An exact repetition of the data is required; no picture should appear in it.

START EXERCISE DATA

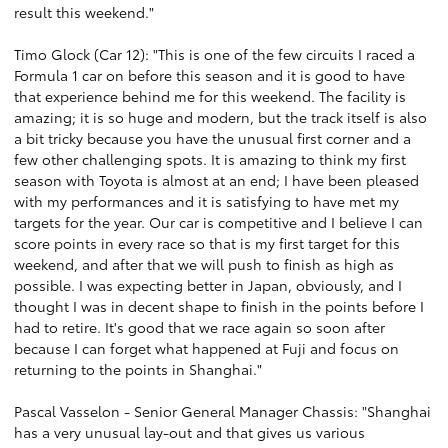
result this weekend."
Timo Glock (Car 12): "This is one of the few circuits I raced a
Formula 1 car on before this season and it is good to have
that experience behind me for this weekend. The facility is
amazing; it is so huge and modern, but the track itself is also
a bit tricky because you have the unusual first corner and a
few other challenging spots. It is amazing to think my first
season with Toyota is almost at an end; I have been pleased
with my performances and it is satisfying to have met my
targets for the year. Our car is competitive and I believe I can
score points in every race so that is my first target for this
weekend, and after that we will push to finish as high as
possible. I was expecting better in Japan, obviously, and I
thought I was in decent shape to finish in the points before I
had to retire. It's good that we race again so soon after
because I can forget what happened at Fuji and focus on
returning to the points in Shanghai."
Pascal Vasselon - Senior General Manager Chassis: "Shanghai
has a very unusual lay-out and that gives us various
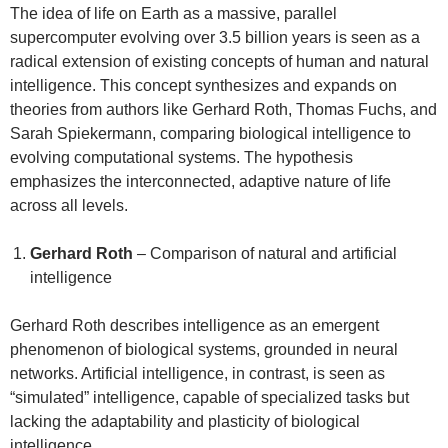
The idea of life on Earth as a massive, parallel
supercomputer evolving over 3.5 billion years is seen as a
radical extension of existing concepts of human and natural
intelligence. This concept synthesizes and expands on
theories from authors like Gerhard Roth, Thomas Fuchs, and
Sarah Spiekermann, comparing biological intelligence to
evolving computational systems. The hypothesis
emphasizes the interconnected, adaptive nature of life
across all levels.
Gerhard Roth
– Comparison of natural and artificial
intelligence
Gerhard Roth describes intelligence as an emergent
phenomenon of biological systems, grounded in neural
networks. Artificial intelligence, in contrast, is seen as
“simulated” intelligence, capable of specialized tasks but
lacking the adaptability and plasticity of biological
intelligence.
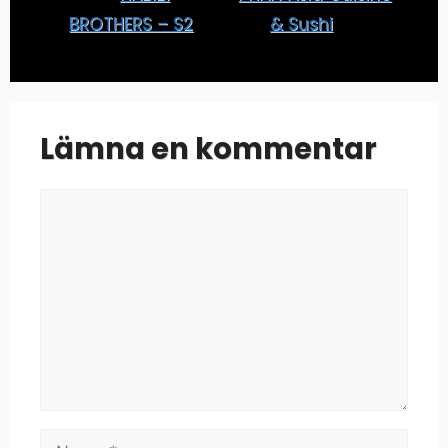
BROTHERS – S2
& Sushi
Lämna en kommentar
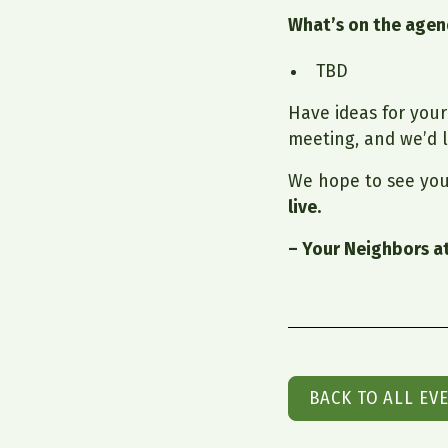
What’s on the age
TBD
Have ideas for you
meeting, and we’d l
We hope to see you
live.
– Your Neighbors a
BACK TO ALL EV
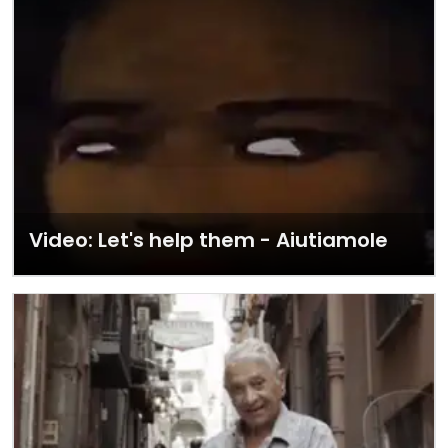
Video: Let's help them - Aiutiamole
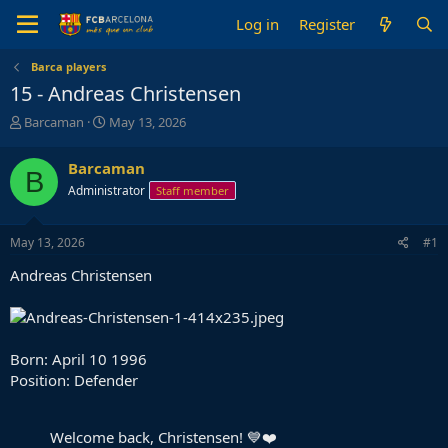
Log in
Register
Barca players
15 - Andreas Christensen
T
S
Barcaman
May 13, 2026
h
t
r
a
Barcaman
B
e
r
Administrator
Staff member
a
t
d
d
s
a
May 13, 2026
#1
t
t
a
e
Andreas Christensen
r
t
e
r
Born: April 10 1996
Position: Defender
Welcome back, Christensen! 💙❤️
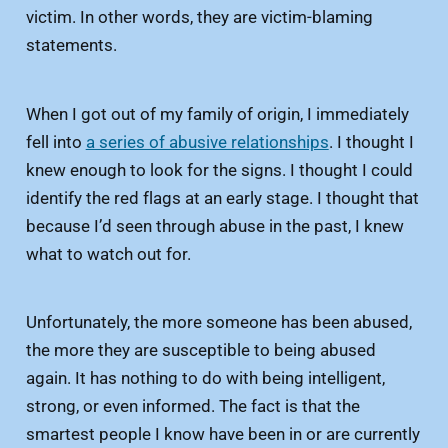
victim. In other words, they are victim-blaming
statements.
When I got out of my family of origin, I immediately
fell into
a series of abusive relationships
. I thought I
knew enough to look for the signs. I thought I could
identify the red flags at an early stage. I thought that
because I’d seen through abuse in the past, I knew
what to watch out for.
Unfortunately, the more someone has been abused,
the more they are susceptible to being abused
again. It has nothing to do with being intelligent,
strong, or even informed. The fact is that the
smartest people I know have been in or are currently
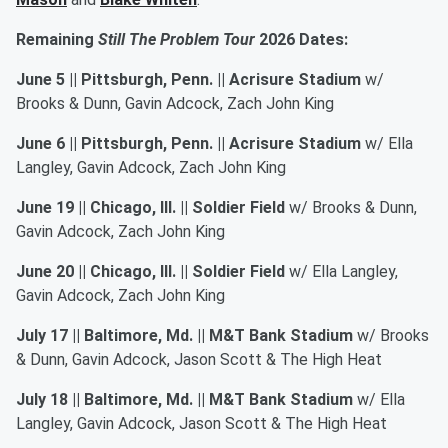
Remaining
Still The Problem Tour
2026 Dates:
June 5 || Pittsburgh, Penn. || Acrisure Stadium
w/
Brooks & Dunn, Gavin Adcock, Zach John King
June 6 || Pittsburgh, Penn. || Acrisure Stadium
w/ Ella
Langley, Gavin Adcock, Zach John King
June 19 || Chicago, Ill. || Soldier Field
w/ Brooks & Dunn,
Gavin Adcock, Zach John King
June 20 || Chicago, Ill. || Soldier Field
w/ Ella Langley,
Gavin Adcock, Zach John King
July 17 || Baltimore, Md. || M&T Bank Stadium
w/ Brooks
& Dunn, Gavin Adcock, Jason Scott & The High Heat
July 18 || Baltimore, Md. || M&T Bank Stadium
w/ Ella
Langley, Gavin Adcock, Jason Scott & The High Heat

END EXERCISE DATA

### RESULT FOR THIS TASK
result this weekend."
Timo Glock (Car 12): "This is one of the few circuits I raced a
Formula 1 car on before this season and it is good to have
that experience behind me for this weekend. The facility is
amazing; it is so huge and modern, but the track itself is also
a bit tricky because you have the unusual first corner and a
few other challenging spots. It is amazing to think my first
season with Toyota is almost at an end; I have been pleased
with my performances and it is satisfying to have met my
targets for the year. Our car is competitive and I believe I can
score points in every race so that is my first target for this
weekend, and after that we will push to finish as high as
possible. I was expecting better in Japan, obviously, and I
thought I was in decent shape to finish in the points before I
had to retire. It's good that we race again so soon after
because I can forget what happened at Fuji and focus on
returning to the points in Shanghai."
Pascal Vasselon - Senior General Manager Chassis: "Shanghai
has a very unusual lay-out and that gives us various
The idea of life on Earth as a massive, parallel
supercomputer evolving over 3.5 billion years is seen as a
radical extension of existing concepts of human and natural
intelligence. This concept synthesizes and expands on
theories from authors like Gerhard Roth, Thomas Fuchs, and
Sarah Spiekermann, comparing biological intelligence to
evolving computational systems. The hypothesis
emphasizes the interconnected, adaptive nature of life
across all levels.
Gerhard Roth
– Comparison of natural and artificial
intelligence
Gerhard Roth describes intelligence as an emergent
phenomenon of biological systems, grounded in neural
networks. Artificial intelligence, in contrast, is seen as
“simulated” intelligence, capable of specialized tasks but
lacking the adaptability and plasticity of biological
intelligence.
BROTHERS – S2
& Sushi
Lämna en kommentar
What’s on the age
TBD
Have ideas for you
meeting, and we’d l
We hope to see you
live.
– Your Neighbors a
BACK TO ALL EV
Video: Let's help them - Aiutiamole
Log in
Register
Barca players
15 - Andreas Christensen
T
S
Barcaman
May 13, 2026
h
t
r
a
Barcaman
B
e
r
Administrator
Staff member
a
t
d
d
s
a
May 13, 2026
#1
t
t
a
e
Andreas Christensen
r
t
e
r
Born: April 10 1996
Position: Defender
Welcome back, Christensen! 💙❤️
victim. In other words, they are victim-blaming
statements.
When I got out of my family of origin, I immediately
fell into
a series of abusive relationships
. I thought I
knew enough to look for the signs. I thought I could
identify the red flags at an early stage. I thought that
because I’d seen through abuse in the past, I knew
what to watch out for.
Unfortunately, the more someone has been abused,
the more they are susceptible to being abused
again. It has nothing to do with being intelligent,
strong, or even informed. The fact is that the
smartest people I know have been in or are currently
Remaining
Still The Problem Tour
2026 Dates:
June 5 || Pittsburgh, Penn. || Acrisure Stadium
w/
Brooks & Dunn, Gavin Adcock, Zach John King
June 6 || Pittsburgh, Penn. || Acrisure Stadium
w/ Ella
Langley, Gavin Adcock, Zach John King
June 19 || Chicago, Ill. || Soldier Field
w/ Brooks & Dunn,
Gavin Adcock, Zach John King
June 20 || Chicago, Ill. || Soldier Field
w/ Ella Langley,
Gavin Adcock, Zach John King
July 17 || Baltimore, Md. || M&T Bank Stadium
w/ Brooks
& Dunn, Gavin Adcock, Jason Scott & The High Heat
July 18 || Baltimore, Md. || M&T Bank Stadium
w/ Ella
Langley, Gavin Adcock, Jason Scott & The High Heat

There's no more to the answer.